Короче говоря, обсуждение почти ни к чему не привело, но заметно сблизило нас. Ум этого затворника был устроен так, что подмечал малейшие детали. Речь его была слишком ровной, без повышений и понижений тона, свойственных разговору бòльшинства людей, но слова подбирались точно по мерке тех вещей, о которых говорилось. Я не мог почувствовать его сути, но поставил бы десять против одного, что это — Слово.
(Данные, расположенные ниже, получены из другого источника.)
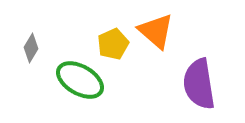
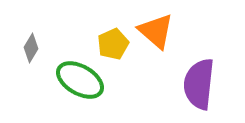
purple semicircle: rotated 15 degrees clockwise
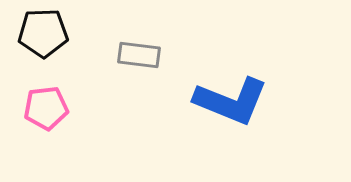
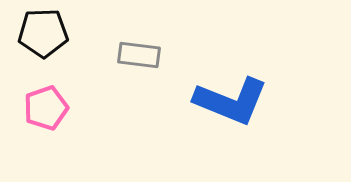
pink pentagon: rotated 12 degrees counterclockwise
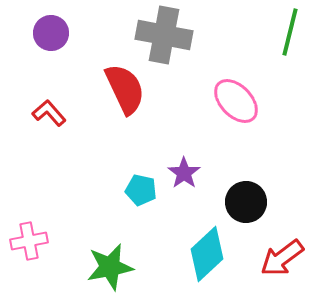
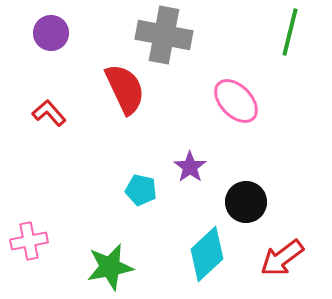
purple star: moved 6 px right, 6 px up
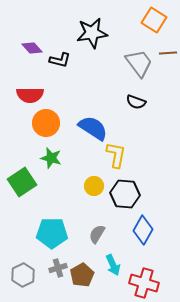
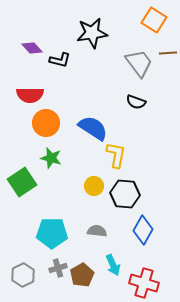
gray semicircle: moved 3 px up; rotated 66 degrees clockwise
Редкий и удивительный случай, ведь обычно вторая природа связывает человека с дочеловеческим миром, а тут — есть ли что более присущее одним лишь людям?

Через некоторое время вежливость Альда стала уже не такой деревянной, а в середине разговора он сказал слуге:

— Принеси глинтвейна, и не забудь через некоторое время нам о нём напомнить — во всяком случае, пока он не покрылся льдом.

Великое Единение, да он шутит! Я расслабился и, наконец, позволил себе его разглядеть. Альда был всего лет на десять старше меня, фигура и лицо казались рыхловатыми и вялыми, пока вы не замечали, что их удерживает в напряжении привычка к постоянному размышлению.

Слуга удалился, ухмыляясь себе под нос, и через некоторое время вернулся с двумя дымящимися бокалами. Даже в нашем доме для глинтвейна слуги порой брали второсортное вино, но это было превосходным, а аромат свежих фруктов как нельзя лучше сочетался с его букетом.

Провожая меня, Альда пригласил в случае необходимости заходить ещё. Да, прок от моего расследования определённо уже был, только пока не тот, что от меня ожидали.

* * *

Впрочем, никогда не следует класть все яйца в одну корзину. Не успел я прилечь и выспаться, как меня разбудил стражник — новое нападение случилось совсем рядом с моим домом, так что, поспешив, я вполне мог добиться успеха. Пострадавшим на этот раз тоже оказался караульный из стражи — когда я добежал до площади, он ругался, перевязывая глубокую рану на руке. Я уже собирался ему помочь, когда почувствовал на брусчатке следы другой крови — похоже, стражнику каким-то чудом удалось зацепить ульфа. Я вгляделся в переплетение нитей, почти сразу же пробормотав себе под нос проклятье — кровь принадлежала девушке.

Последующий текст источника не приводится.